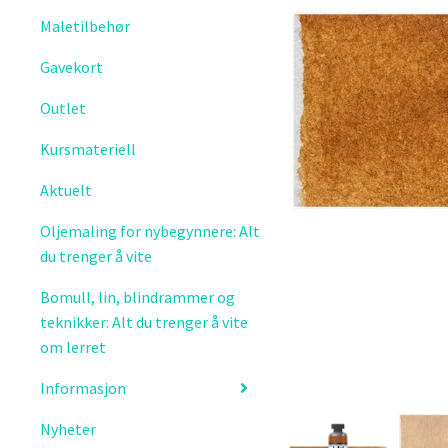
Maletilbehør
Gavekort
Outlet
Kursmateriell
Aktuelt
Oljemaling for nybegynnere: Alt
du trenger å vite
Bomull, lin, blindrammer og
teknikker: Alt du trenger å vite
om lerret
Informasjon
Nyheter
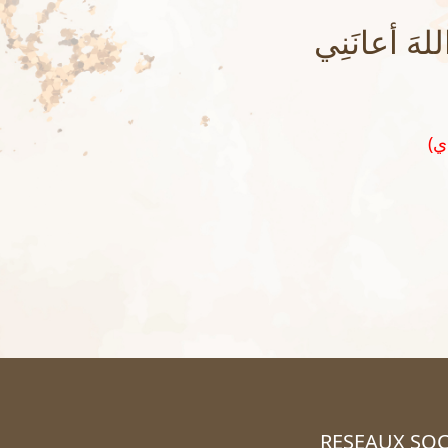
هَ أعانَنِي
RESEAUX SOC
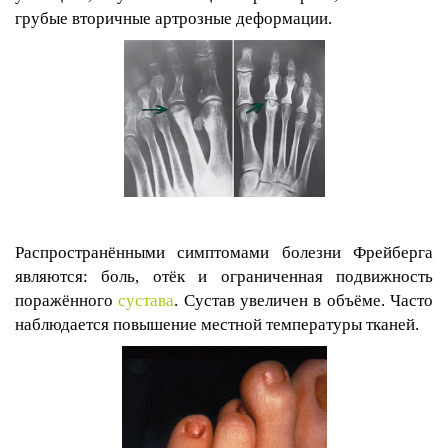
грубые вторичные артрозные деформации.
Распространёнными симптомами болезни Фрейберга
являются: боль, отёк и ограниченная подвижность
поражённого
сустава
. Сустав увеличен в объёме. Часто
наблюдается повышение местной температуры тканей.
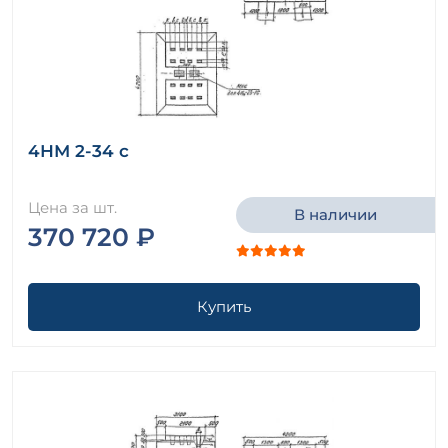
4НМ 2-34 с
Цена за шт.
В наличии
370 720 ₽
Купить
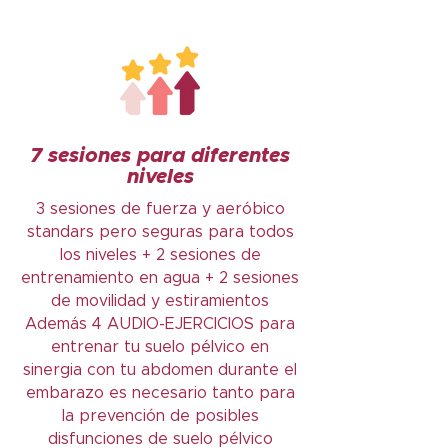
7 sesiones para diferentes
niveles
3 sesiones de fuerza y aeróbico
standars pero seguras para todos
los niveles + 2 sesiones de
entrenamiento en agua + 2 sesiones
de movilidad y estiramientos
Además 4 AUDIO-EJERCICIOS para
entrenar tu suelo pélvico en
sinergia con tu abdomen durante el
embarazo es necesario tanto para
la prevención de posibles
disfunciones de suelo pélvico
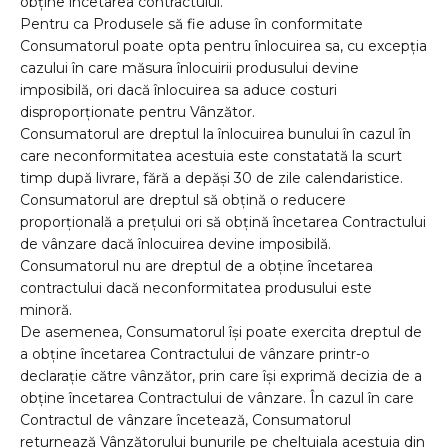
obţine încetarea contractului.
Pentru ca Produsele să fie aduse în conformitate
Consumatorul poate opta pentru înlocuirea sa, cu excepția
cazului în care măsura înlocuirii produsului devine
imposibilă, ori dacă înlocuirea sa aduce costuri
disproporționate pentru Vânzător.
Consumatorul are dreptul la înlocuirea bunului în cazul în
care neconformitatea acestuia este constatată la scurt
timp după livrare, fără a depăși 30 de zile calendaristice.
Consumatorul are dreptul să obțină o reducere
proporțională a prețului ori să obțină încetarea Contractului
de vânzare dacă înlocuirea devine imposibilă.
Consumatorul nu are dreptul de a obține încetarea
contractului dacă neconformitatea produsului este
minoră.
De asemenea, Consumatorul îşi poate exercita dreptul de
a obţine încetarea Contractului de vânzare printr-o
declaraţie către vânzător, prin care îşi exprimă decizia de a
obţine încetarea Contractului de vânzare. În cazul în care
Contractul de vânzare încetează, Consumatorul
returnează Vânzătorului bunurile pe cheltuiala acestuia din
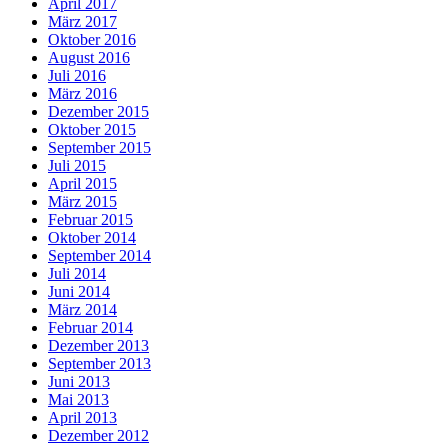
April 2017
März 2017
Oktober 2016
August 2016
Juli 2016
März 2016
Dezember 2015
Oktober 2015
September 2015
Juli 2015
April 2015
März 2015
Februar 2015
Oktober 2014
September 2014
Juli 2014
Juni 2014
März 2014
Februar 2014
Dezember 2013
September 2013
Juni 2013
Mai 2013
April 2013
Dezember 2012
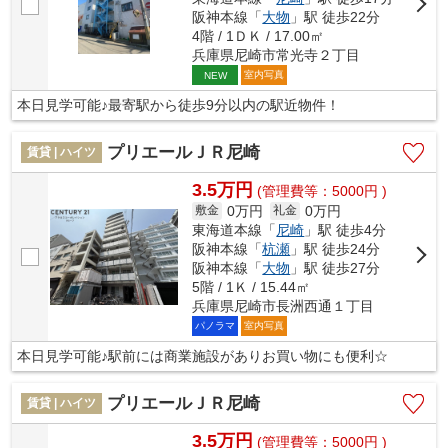
阪神本線「
大物
」駅 徒歩22分
4階 / 1ＤＫ / 17.00㎡
兵庫県尼崎市常光寺２丁目
室内写真
NEW
本日見学可能♪最寄駅から徒歩9分以内の駅近物件！
プリエールＪＲ尼崎
賃貸 | ハイツ
3.5万円
(管理費等：5000円 )
0万円
0万円
敷金
礼金
東海道本線「
尼崎
」駅 徒歩4分
阪神本線「
杭瀬
」駅 徒歩24分
阪神本線「
大物
」駅 徒歩27分
5階 / 1Ｋ / 15.44㎡
兵庫県尼崎市長洲西通１丁目
パノラマ
室内写真
本日見学可能♪駅前には商業施設がありお買い物にも便利☆
プリエールＪＲ尼崎
賃貸 | ハイツ
3.5万円
(管理費等：5000円 )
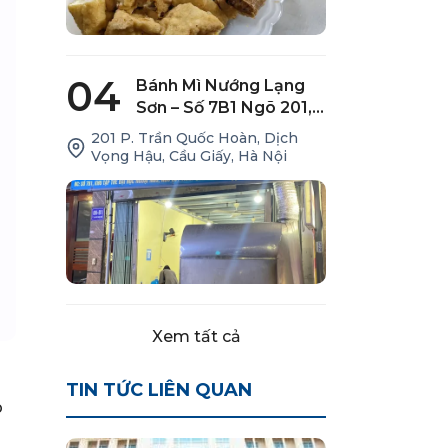
04
Bánh Mì Nướng Lạng
Sơn – Số 7B1 Ngõ 201,
Trần Quốc Hoàn
201 P. Trần Quốc Hoàn, Dịch
Vọng Hậu, Cầu Giấy, Hà Nội
Xem tất cả
TIN TỨC LIÊN QUAN
p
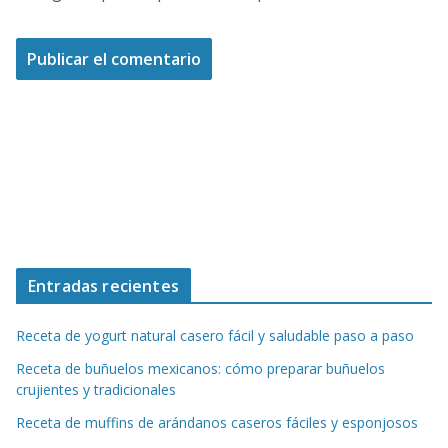
Entradas recientes
Receta de yogurt natural casero fácil y saludable paso a paso
Receta de buñuelos mexicanos: cómo preparar buñuelos
crujientes y tradicionales
Receta de muffins de arándanos caseros fáciles y esponjosos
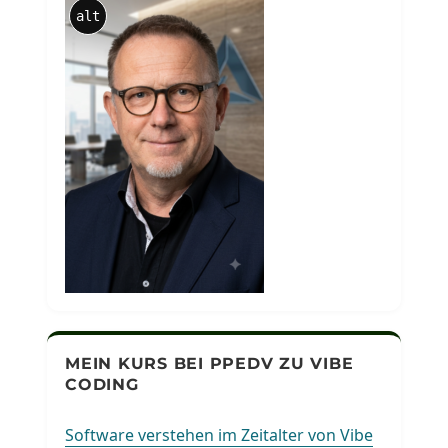
alt
MEIN KURS BEI PPEDV ZU VIBE
CODING
Software verstehen im Zeitalter von Vibe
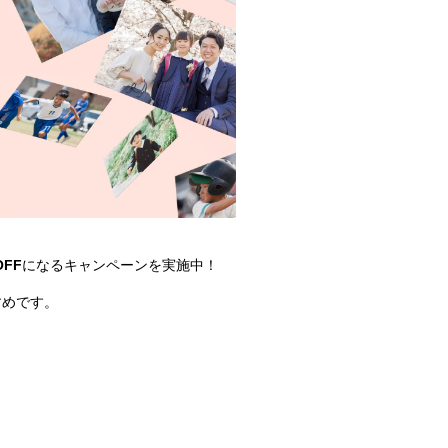
OFF
になるキャンペーンを実施中！
すめです。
※
* _EXERCISE DETAILS_
With "Hoàn" as the search string, filter the records and return each line that has it.

* _RESULT OF THIS TASK_
Trần Quốc Hoàn
201 P. Trần Quốc Hoàn, Dịch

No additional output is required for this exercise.